Les paroles de Mrs. Goodge, Luty et Ruth font mouche –  les ami(e)s de la maisonnée et toute la domesticité comprennent qu’il est temps de mettre les bouchées doubles et peut-être ne devront-ils pas reporter leurs projets.

Cette enquête est d’autant plus intéressante qu’en raison du peu d’éléments, elle s’avère extrêmement difficile – même s’il ignore l’aide précieuse que lui apportent ses domestiques, l’inspecteur Witherspoon sait mener une enquête et il reprend tout à zéro, en fulminant contre son négligent collègue, ce qui est rare pour Witherspoon qui voit toujours le bon côté des gens.
La première des choses à faire est donc d’enquêter auprès des invités des Chase – pour ceux-ci Christopher Gilhaney était un être grossier, mais peu à peu, au cours des interviews, l’inspecteur et son adjoint l’agent Barnes se rendent compte que cette attitude grossière était délibérée car Gilhaney était connu pour être un homme aimable, issu d’un milieu pauvre, toujours prêt à aider ses amis dans le besoin.
De plus il avait le don des chiffres, la raison pour laquelle il était venu à Londres, engagé dans un nouvel emploi, et surtout l'homme avait une mémoire infaillible.

Vous l’aurez compris au titre = il fait référence à la légende de noel où les rois mages – the Three Wise Men – viennent rendre visite à la crèche où est né l'enfant jésus.

Il est amusant de constater que c’est la cuisinière Mrs.
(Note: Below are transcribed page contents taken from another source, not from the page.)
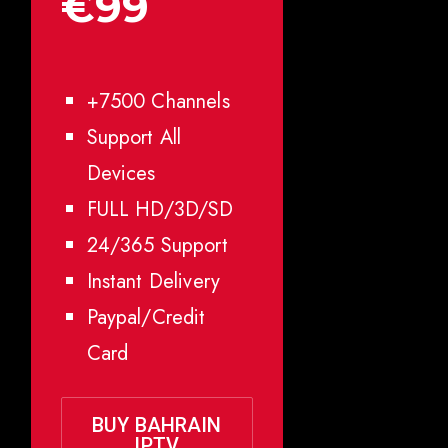
€99
+7500 Channels
Support All
Devices
FULL HD/3D/SD
24/365 Support
Instant Delivery
Paypal/Credit
Card
BUY BAHRAIN
IPTV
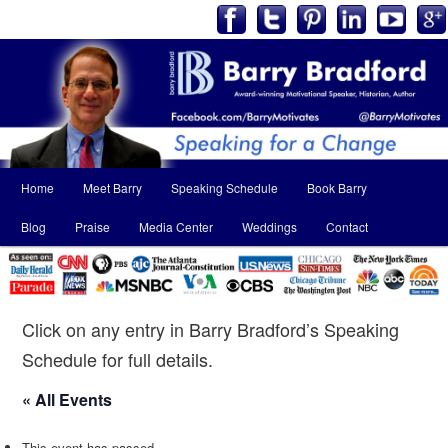
Main
Home
Meet Barry
Speaking Schedule
Book Barry
Skip
Skip
menu
Blog
Praise
Media Center
Weddings
Contact
to
to
primary
secondary
content
content
Click on any entry in Barry Bradford’s Speaking
Schedule for full details.
« All Events
This event has passed.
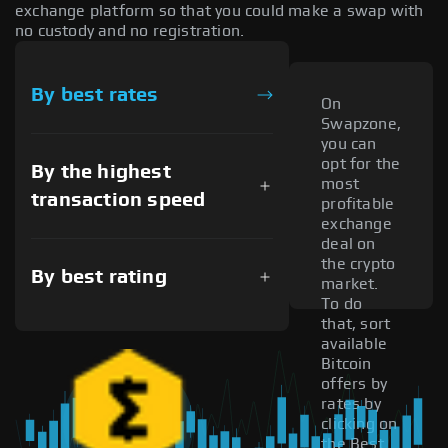
exchange platform so that you could make a swap with
no custody and no registration.
By best rates
On
Swapzone,
you can
opt for the
By the highest
most
transaction speed
profitable
exchange
deal on
the crypto
By best rating
market.
To do
that, sort
available
Bitcoin
offers by
rates by
clicking on
the Best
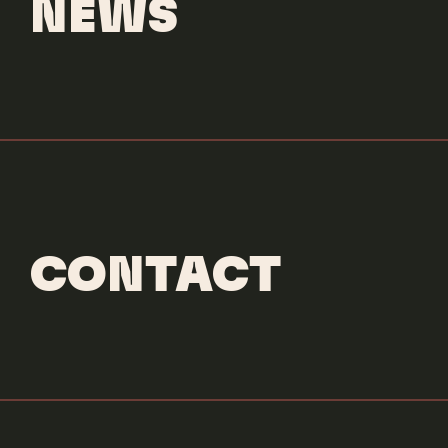
NEWS
CONTACT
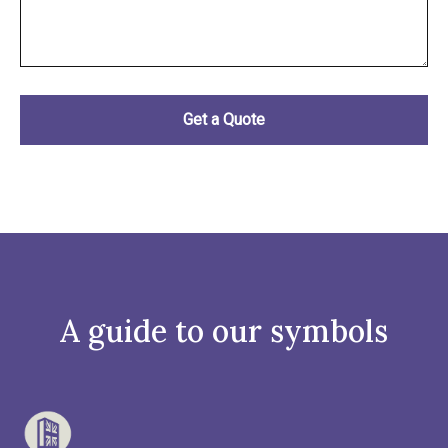
A guide to our symbols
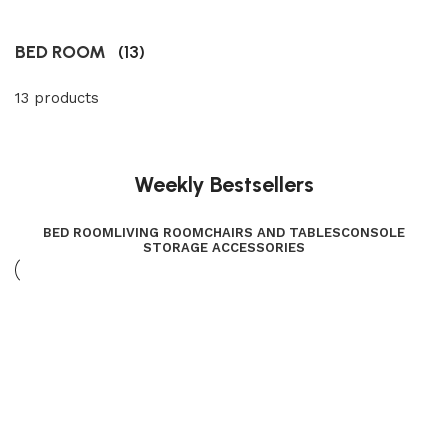
BED ROOM
(13)
13 products
Weekly Bestsellers
BED ROOM
LIVING ROOM
CHAIRS AND TABLES
CONSOLE
STORAGE ACCESSORIES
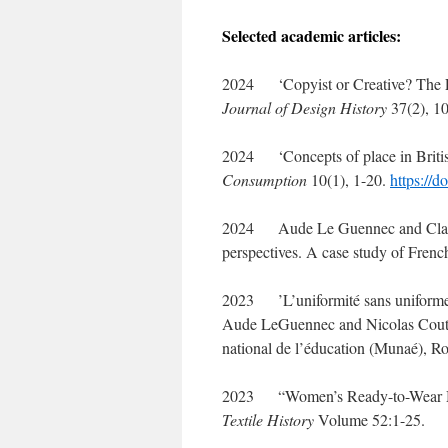
Selected academic articles:
2024 ‘Copyist or Creative? The Em
Journal of Design History
37(2), 10
2024 ‘Concepts of place in Briti
Consumption
10(1), 1-20.
https://
2024 Aude Le Guennec and Clare R
perspectives. A case study of Fren
2023 ’L’uniformité sans uniformes :
Aude LeGuennec and Nicolas Couta
national de l’éducation (Munaé), Ro
2023 “Women’s Ready-to-Wear Multi
Textile History
Volume 52:1-25.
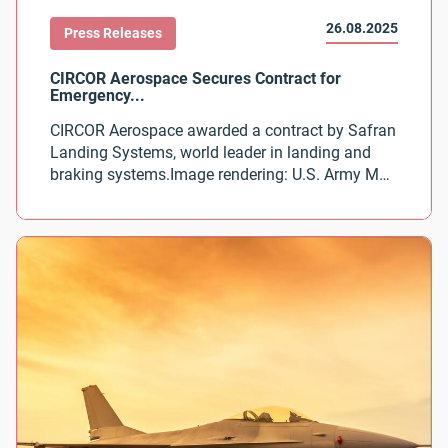
26.08.2025
Press Releases
CIRCOR Aerospace awarded a contract by Safran
Landing Systems, world leader in landing and
braking systems.Image rendering: U.S. Army MV-
75 Future Long Range Assault Aircraft courtesy
of Bell Textron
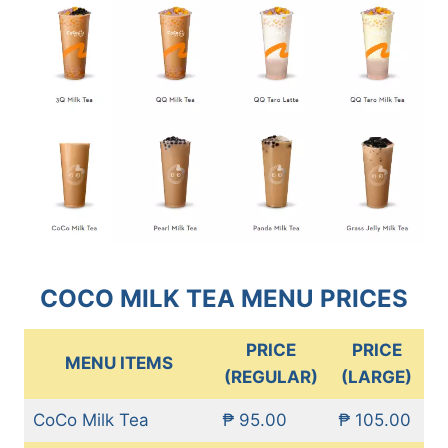
COCO MILK TEA MENU PRICES
PRICE
PRICE
MENU ITEMS
(REGULAR)
(LARGE)
CoCo Milk Tea
₱ 95.00
₱ 105.00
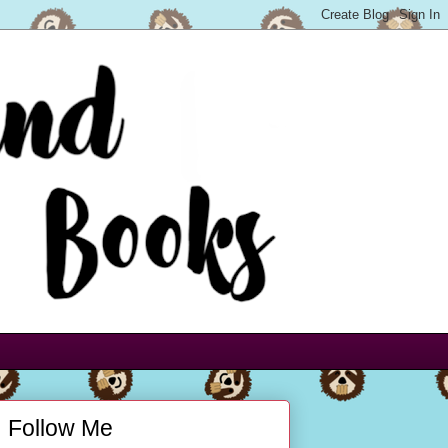
Follow Me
Goodge qui prend le taureau par les cornes, elle qui tout au début de cette sympathique série n’appréciait que modérément le fait que l’on enquête – depuis, non seulement elle est devenue une amie précieuse au sein de la maisonnée, mais aussi un élément non négligeable car elle a – comme eux tous – « ses sources », des gens de maison qui adorent cancaner autour d’une tasse de thé et de ses délicieux gâteaux.
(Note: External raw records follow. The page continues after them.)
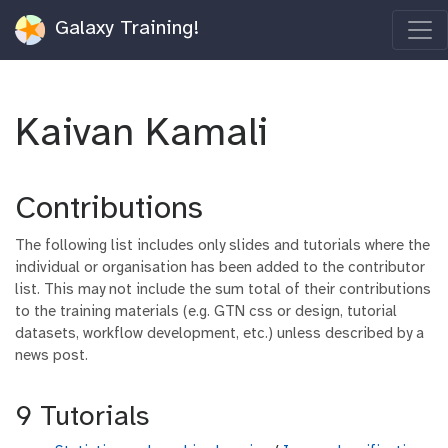
Galaxy Training!
Kaivan Kamali
Contributions
The following list includes only slides and tutorials where the
individual or organisation has been added to the contributor
list. This may not include the sum total of their contributions
to the training materials (e.g. GTN css or design, tutorial
datasets, workflow development, etc.) unless described by a
news post.
9 Tutorials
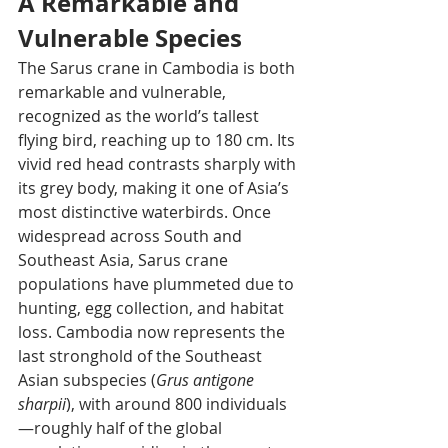
A Remarkable and 
Vulnerable Species
The Sarus crane in Cambodia is both 
remarkable and vulnerable, 
recognized as the world’s tallest 
flying bird, reaching up to 180 cm. Its 
vivid red head contrasts sharply with 
its grey body, making it one of Asia’s 
most distinctive waterbirds. Once 
widespread across South and 
Southeast Asia, Sarus crane 
populations have plummeted due to 
hunting, egg collection, and habitat 
loss. Cambodia now represents the 
last stronghold of the Southeast 
Asian subspecies (
Grus antigone 
sharpii
), with around 800 individuals
—roughly half of the global 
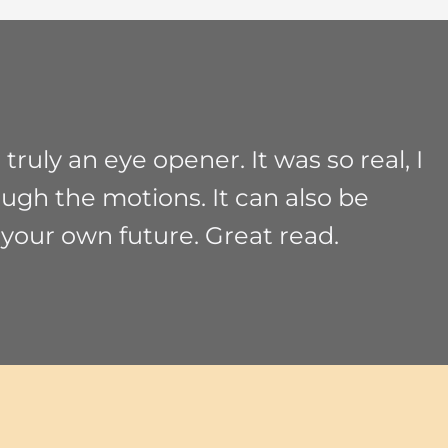
ruly an eye opener. It was so real, I
ough the motions. It can also be
 your own future. Great read.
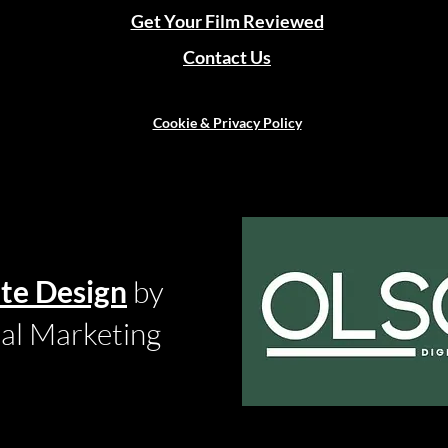
Get Your Film Reviewed
Contact Us
Cookie & Privacy Policy
te Design
by
tal Marketing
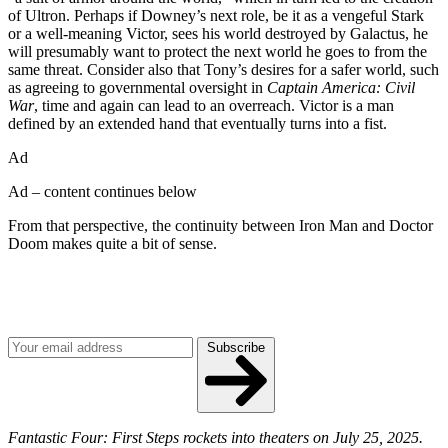
of Ultron. Perhaps if Downey’s next role, be it as a vengeful Stark
or a well-meaning Victor, sees his world destroyed by Galactus, he
will presumably want to protect the next world he goes to from the
same threat. Consider also that Tony’s desires for a safer world, such
as agreeing to governmental oversight in
Captain America: Civil
War
, time and again can lead to an overreach. Victor is a man
defined by an extended hand that eventually turns into a fist.
Ad
Ad – content continues below
From that perspective, the continuity between Iron Man and Doctor
Doom makes quite a bit of sense.
Join our mailing list
Get the best of Den of Geek delivered right to your inbox!
Subscribe
Fantastic Four: First Steps rockets into theaters on July 25, 2025.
Je suis toujours heureuse de retrouver Mrs. Jeffries, son inspecteur, l’adjoint Barnes, et toute la domesticité qui apprécie un employeur correct en ces temps victoriens où la vie d’un domestique ne compte pas ; d’ailleurs l’autrice Emily Brightwell connaît parfaitement cette époque historique et donne toujours d’excellents détails dans les romans.
De plus, Ms. Brightwell insiste sur la manière dont l'inspecteur défend son efficace adjoint contre l'arrogance des nantis qui ne supportent pas qu'un subalterne leur pose des questions.
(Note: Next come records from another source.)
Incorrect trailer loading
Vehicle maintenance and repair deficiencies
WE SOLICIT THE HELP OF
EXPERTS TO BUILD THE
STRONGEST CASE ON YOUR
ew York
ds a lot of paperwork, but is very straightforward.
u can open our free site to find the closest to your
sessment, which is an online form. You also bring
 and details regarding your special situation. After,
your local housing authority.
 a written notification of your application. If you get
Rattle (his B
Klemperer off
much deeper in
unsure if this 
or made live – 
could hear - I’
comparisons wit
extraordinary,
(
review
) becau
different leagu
Les difficultés des domestiques de l’ ère victorienne, est ce qui  a poussé la domesticité de Witherspoon à aider les enquêtes afin que l’inspecteur ait le plus d’éléments possibles pour mettre un coupable sous les verrous et parfois innocenter quelqu’un qui se retrouve en prison.

Cela faisait quelque temps que je n’avais pas lu une enquête de Witherspoon, j’ai vraiment beaucoup apprécié celle-ci.